Pero la última de sus presunciones espirituales, el último vínculo que mantenía con un mundo de ideales, era la idea de que controlabas tu propio comportamiento.

Oyó entrar a alguien en el laboratorio. Las luces se encendieron. La silla rota chirrió al girar. Era Kim.

—¡Estás aquí! —dijo Kim, pálida—. Te hemos buscado por todas partes.

—¿Dónde iba a estar? —preguntó Kaye.

Kim le tendió un teléfono inalámbrico.

—Es de tu casa.

18. Centro para el Control y Prevención de Enfermedades, Atlanta

—Señor Dicken, esto no es un bebé. Nunca hubiese llegado a ser un bebé.

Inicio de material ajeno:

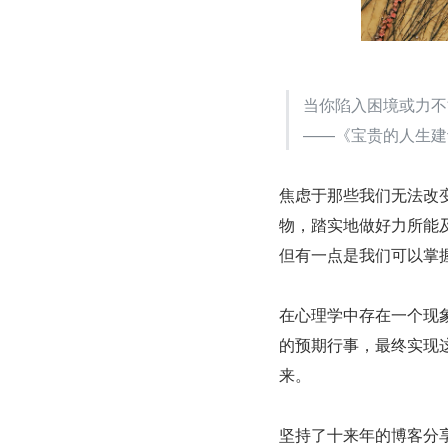
当你陷入困境或力不
——《宝贵的人生建
焦虑于那些我们无法改
物，踏实地做好力所能
但有一点是我们可以掌
在心理学中存在一个现
的预期行事，最终实现
来。
坚持了十来年的博客分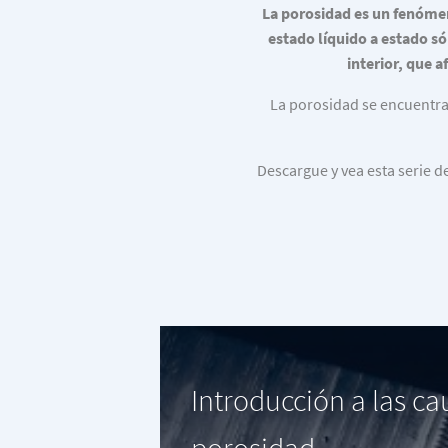
La porosidad es un fenómen
estado líquido a estado só
interior, que a
La porosidad se encuentra
Descargue y vea esta serie 
Introducción a las ca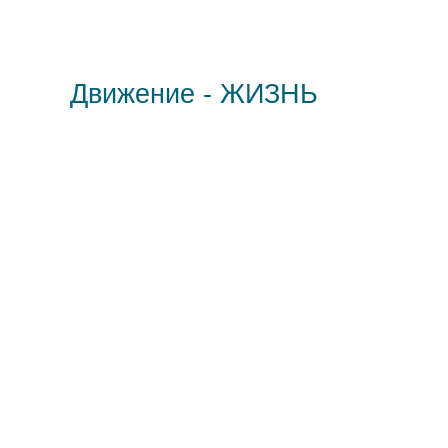
Движение - ЖИЗНЬ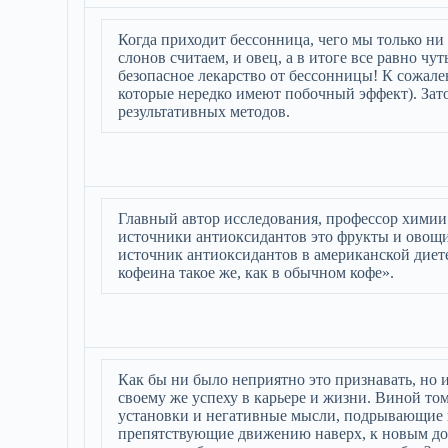
Когда приходит бессонница, чего мы только ни 
слонов считаем, и овец, а в итоге все равно чу
безопасное лекарство от бессонницы! К сожален
которые нередко имеют побочный эффект). Зато
результативных методов.
Главный автор исследования, профессор химии 
источники антиоксидантов это фрукты и овощи
источник антиоксидантов в американской диете
кофеина такое же, как в обычном кофе».
Как бы ни было неприятно это признавать, но
своему же успеху в карьере и жизни. Виной т
установки и негативные мысли, подрывающие н
препятствующие движению наверх, к новым дос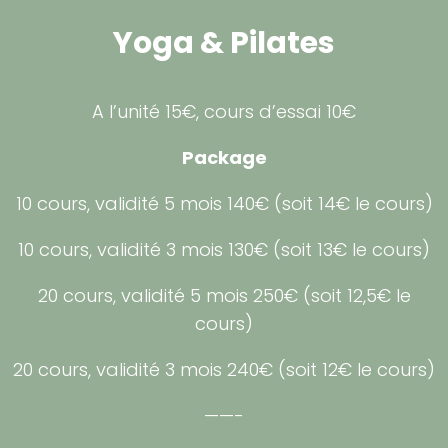
Yoga & Pilates
A l’unité 15€, cours d’essai 10€
Package
10 cours, validité 5 mois 140€ (soit 14€ le cours)
10 cours, validité 3 mois 130€ (soit 13€ le cours)
20 cours, validité 5 mois 250€ (soit 12,5€ le
cours)
20 cours, validité 3 mois 240€ (soit 12€ le cours)
——-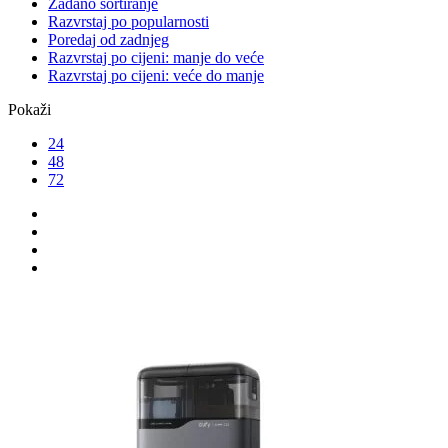
Zadano sortiranje
Razvrstaj po popularnosti
Poredaj od zadnjeg
Razvrstaj po cijeni: manje do veće
Razvrstaj po cijeni: veće do manje
Pokaži
24
48
72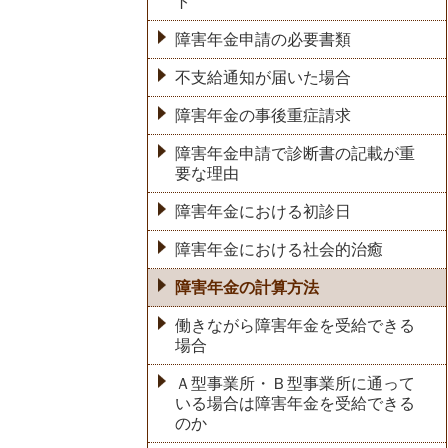
ト
障害年金申請の必要書類
不支給通知が届いた場合
障害年金の事後重症請求
障害年金申請で診断書の記載が重
要な理由
障害年金における初診日
障害年金における社会的治癒
障害年金の計算方法
働きながら障害年金を受給できる
場合
Ａ型事業所・Ｂ型事業所に通って
いる場合は障害年金を受給できる
のか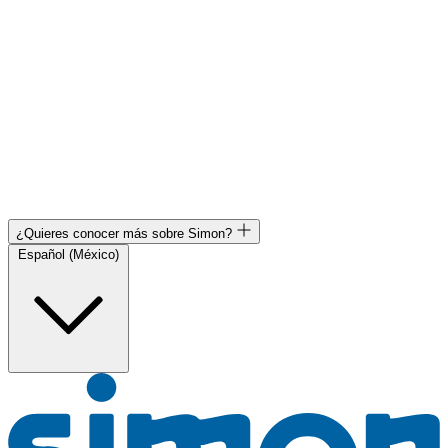
¿Quieres conocer más sobre Simon?
Español (México)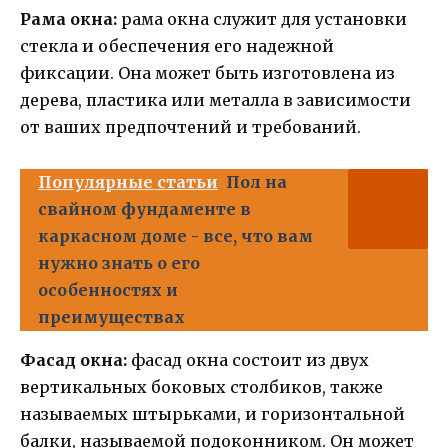
Рама окна:
рама окна служит для установки
стекла и обеспечения его надежной
фиксации. Она может быть изготовлена из
дерева, пластика или металла в зависимости
от ваших предпочтений и требований.
Популярные статьи
Пол на
свайном фундаменте в
каркасном доме - все, что вам
нужно знать о его
особенностях и
преимуществах
Фасад окна:
фасад окна состоит из двух
вертикальных боковых столбиков, также
называемых штырьками, и горизонтальной
балки, называемой подоконником. Он может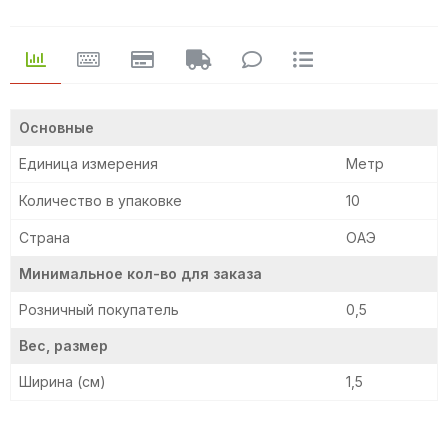
Основные
Единица измерения
Метр
Количество в упаковке
10
Страна
ОАЭ
Минимальное кол-во для заказа
Розничный покупатель
0,5
Вес, размер
Ширина (см)
1,5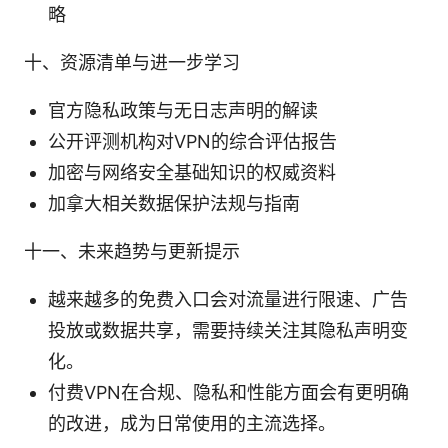
略
十、资源清单与进一步学习
官方隐私政策与无日志声明的解读
公开评测机构对VPN的综合评估报告
加密与网络安全基础知识的权威资料
加拿大相关数据保护法规与指南
十一、未来趋势与更新提示
越来越多的免费入口会对流量进行限速、广告
投放或数据共享，需要持续关注其隐私声明变
化。
付费VPN在合规、隐私和性能方面会有更明确
的改进，成为日常使用的主流选择。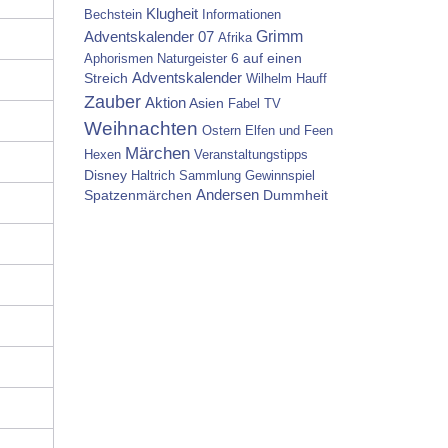
Klugheit
Bechstein
Informationen
Grimm
Adventskalender 07
Afrika
6 auf einen
Aphorismen
Naturgeister
Streich
Adventskalender
Wilhelm Hauff
Zauber
Aktion
Asien
Fabel
TV
Weihnachten
Ostern
Elfen und Feen
Märchen
Hexen
Veranstaltungstipps
Disney
Haltrich
Sammlung
Gewinnspiel
Spatzenmärchen
Andersen
Dummheit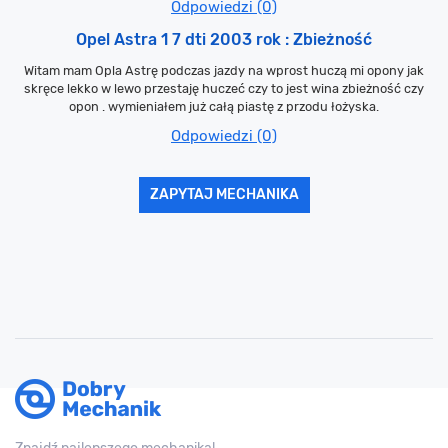
Odpowiedzi (0)
Opel Astra 1 7 dti 2003 rok : Zbieżność
Witam mam Opla Astrę podczas jazdy na wprost huczą mi opony jak
skręce lekko w lewo przestaję huczeć czy to jest wina zbieżność czy
opon . wymieniałem już całą piastę z przodu łożyska.
Odpowiedzi (0)
ZAPYTAJ MECHANIKA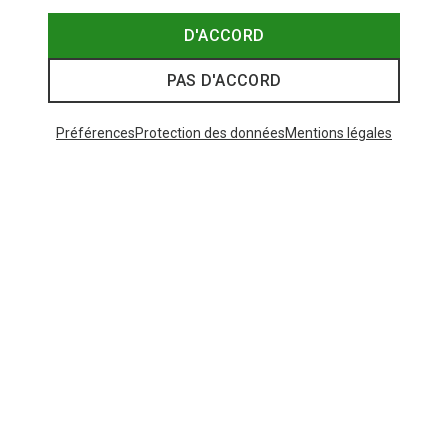
D'ACCORD
PAS D'ACCORD
Préférences
Protection des données
Mentions légales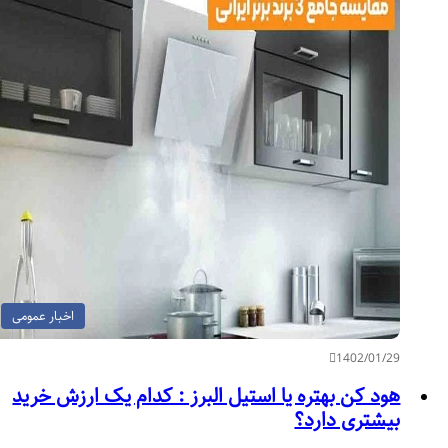
اخبار عمومی
1402/01/29
هود کن بهتره یا استیل البرز : کدام یک ارزش خرید
بیشتری دارد؟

Dicken examinó las fotografías y los análisis del aborto del Crown City. El gastado y viejo escritorio de acero de Tom Scarry estaba situado al fondo de un pequeño cuarto de paredes azul claro lleno de terminales de ordenador contiguo al laboratorio de patología vírica de Scarry en el Edificio 15. La superficie de la mesa estaba cubierta de discos de ordenador, fotos y carpetas llenas de papeles. De alguna forma, Scarry se las arreglaba para seguir eligiendo en qué proyectos trabajaba; era uno de los mejores analistas de tejidos del CCE.

—Entonces ¿qué era?

—Puede haber empezado siendo un feto, pero casi todos los órganos internos están severamente infradesarrollados. La columna no se ha cerrado; podría interpretarse como un caso de espina bífida, pero aquí hay toda una serie de nervios que se extienden hasta una masa folicular situada donde debería haber estado la cavidad abdominal.

—¿Folicular?

—Como un ovario. Pero contiene sólo una docena de óvulos.

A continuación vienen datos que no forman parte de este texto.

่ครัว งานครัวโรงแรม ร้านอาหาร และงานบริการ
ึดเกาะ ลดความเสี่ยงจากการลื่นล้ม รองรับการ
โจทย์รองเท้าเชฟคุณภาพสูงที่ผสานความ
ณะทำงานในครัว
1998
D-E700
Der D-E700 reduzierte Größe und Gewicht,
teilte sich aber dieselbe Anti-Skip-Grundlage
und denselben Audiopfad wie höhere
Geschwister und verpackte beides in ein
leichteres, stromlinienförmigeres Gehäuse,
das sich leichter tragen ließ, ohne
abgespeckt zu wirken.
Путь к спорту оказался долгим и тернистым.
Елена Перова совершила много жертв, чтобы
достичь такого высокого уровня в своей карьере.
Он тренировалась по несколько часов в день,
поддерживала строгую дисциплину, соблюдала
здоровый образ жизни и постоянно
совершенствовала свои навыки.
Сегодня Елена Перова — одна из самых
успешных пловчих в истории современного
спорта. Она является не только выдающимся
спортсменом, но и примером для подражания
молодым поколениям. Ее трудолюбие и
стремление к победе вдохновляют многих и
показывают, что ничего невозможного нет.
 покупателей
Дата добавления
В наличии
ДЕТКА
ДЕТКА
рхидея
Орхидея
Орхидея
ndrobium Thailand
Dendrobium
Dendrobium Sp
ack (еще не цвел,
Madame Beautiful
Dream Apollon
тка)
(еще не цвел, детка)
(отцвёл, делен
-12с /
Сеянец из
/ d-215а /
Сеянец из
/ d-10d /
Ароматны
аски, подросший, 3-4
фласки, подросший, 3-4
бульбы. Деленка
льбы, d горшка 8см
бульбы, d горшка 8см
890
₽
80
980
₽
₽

Dicken frunció las cejas. La agradable cadencia de Scarry hacía juego con un rostro amistoso, pero su sonrisa era triste.

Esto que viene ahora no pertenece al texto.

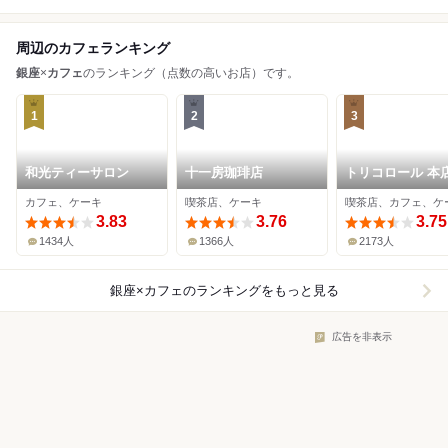
周辺のカフェランキング
銀座
×
カフェ
のランキング（点数の高いお店）です。
1
2
3
和光ティーサロン
十一房珈琲店
トリコロール 本
カフェ、ケーキ
喫茶店、ケーキ
喫茶店、カフェ、ケ
3.83
3.76
3.75
1434人
1366人
2173人
銀座×カフェ
のランキングをもっと見る
広告を非表示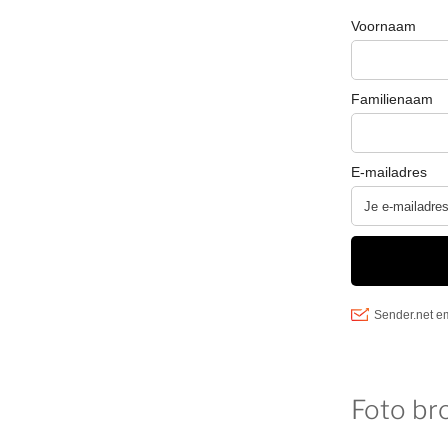
Foto br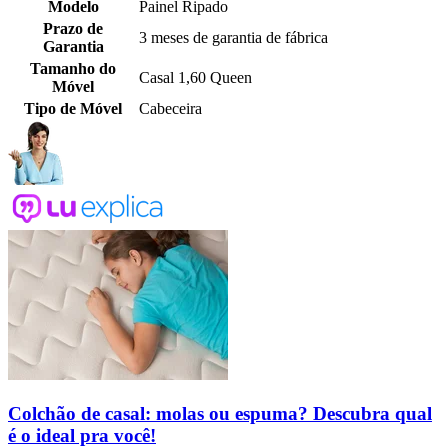
Modelo
Painel Ripado
Prazo de
3 meses de garantia de fábrica
Garantia
Tamanho do
Casal 1,60 Queen
Móvel
Tipo de Móvel
Cabeceira
Colchão de casal: molas ou espuma? Descubra qual
é o ideal pra você!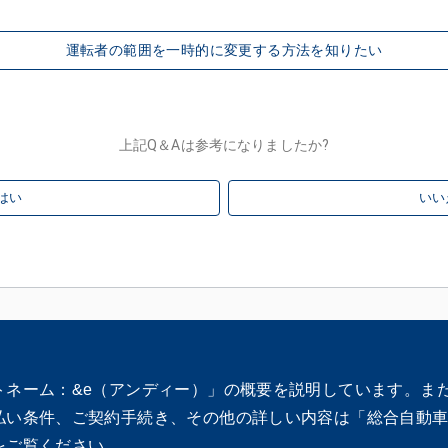
運転者の範囲を一時的に変更する方法を知りたい
上記Q＆Aは参考になりましたか?
はい
いい
トネーム：&e（アンディー）」の概要を説明しています。ま
払い条件、ご契約手続き、その他の詳しい内容は「総合自動
をご覧ください。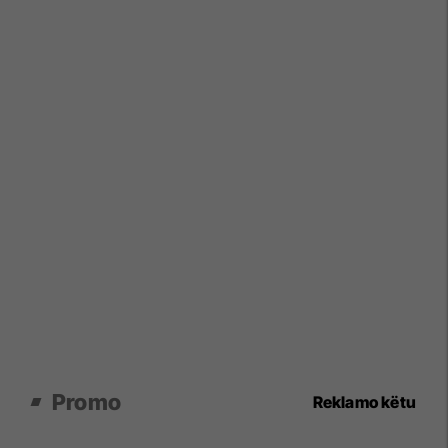
Promo
Reklamo këtu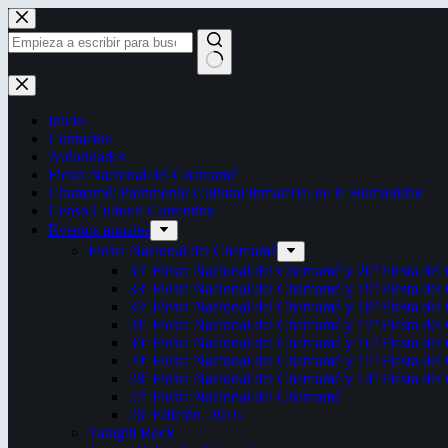
Saltar
al
contenido
Sin
resultados
Inicio
Contactos
Autoridades
Fiesta Nacional del Chamamé
Chamamé: Patrimonio Cultural Inmaterial de la Humanidad
Censo Cultural Correntino
Eventos anuales
Fiesta Nacional del Chamamé
34ª Fiesta Nacional del Chamamé y 20ª Fiesta de
33ª Fiesta Nacional del Chamamé y 19ª Fiesta de
32ª Fiesta Nacional del Chamamé y 18ª Fiesta de
31ª Fiesta Nacional del Chamamé y 17ª Fiesta de
30ª Fiesta Nacional del Chamamé y 16ª Fiesta de
29ª Fiesta Nacional del Chamamé y 15ª Fiesta de
28ª Fiesta Nacional del Chamamé y 14ª Fiesta de
27ª Fiesta Nacional del Chamamé
26ª Edición. 2016.
Taragüi Rock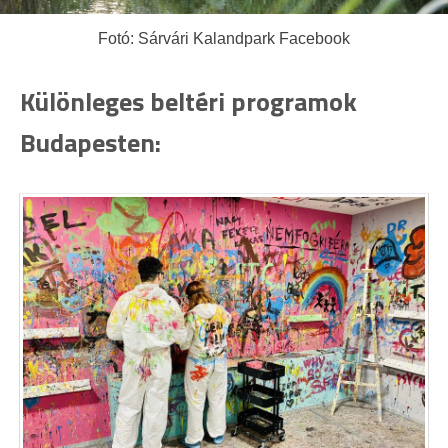
Fotó: Sárvári Kalandpark Facebook
Különleges beltéri programok
Budapesten: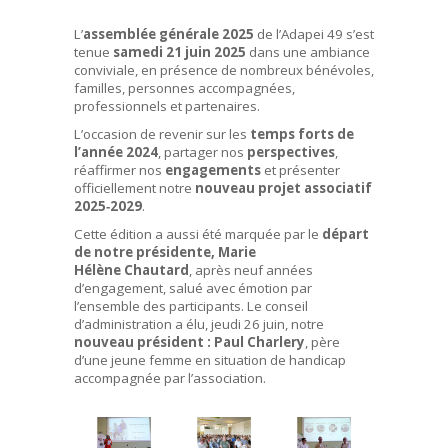
L’
assemblée générale 2025
de l’Adapei 49 s’est
tenue
samedi 21 juin 2025
dans une ambiance
conviviale, en présence de nombreux bénévoles,
familles, personnes accompagnées,
professionnels et partenaires.
L’occasion de revenir sur les
temps forts de
l’année 2024
, partager nos
perspectives
,
réaffirmer nos
engagements
et présenter
officiellement notre
nouveau projet associatif
2025‑2029
.
Cette édition a aussi été marquée par le
départ
de notre présidente, Marie
Hélène Chautard
, après neuf années
d’engagement, salué avec émotion par
l’ensemble des participants. Le conseil
d’administration a élu, jeudi 26 juin, notre
nouveau président : Paul Charlery
, père
d’une jeune femme en situation de handicap
accompagnée par l’association.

—Entonces... ¿habría sido femenino? —preguntó Dicken.

—Christopher, este feto se abortó porque es la configuración de material celular más retorcida que he visto nunca. El aborto fue un acto de piedad. Podría haber sido femenino, pero algo salió muy mal durante la primera semana de embarazo.

—No entiendo...

—La cabeza está gravemente malformada. El cerebro es tan sólo una pizca de tejido en el extremo de una columna vertebral acortada. No hay mandíbula. Las cuencas de los ojos se abren hacia los lados, como las de un gatito. El cráneo se parece más al de un lémur, lo poco que queda del cráneo. Ninguna función cerebral hubiese sido posible después de las tres primeras semanas. No se podría haber establecido ningún tipo de metabolismo al cabo de un mes. Esto actúa como un órgano que obtiene sustento, pero no tiene riñones, un hígado muy pequeño, no hay ni estómago ni intestinos que puedan definirse como tales... Algo similar a un corazón, pero de nuevo, muy pequeño. Las extremidades no son más que muñones de carne. No es mucho más que un ovario con suministro de sangre. ¿De dónde demonios lo ha sacado?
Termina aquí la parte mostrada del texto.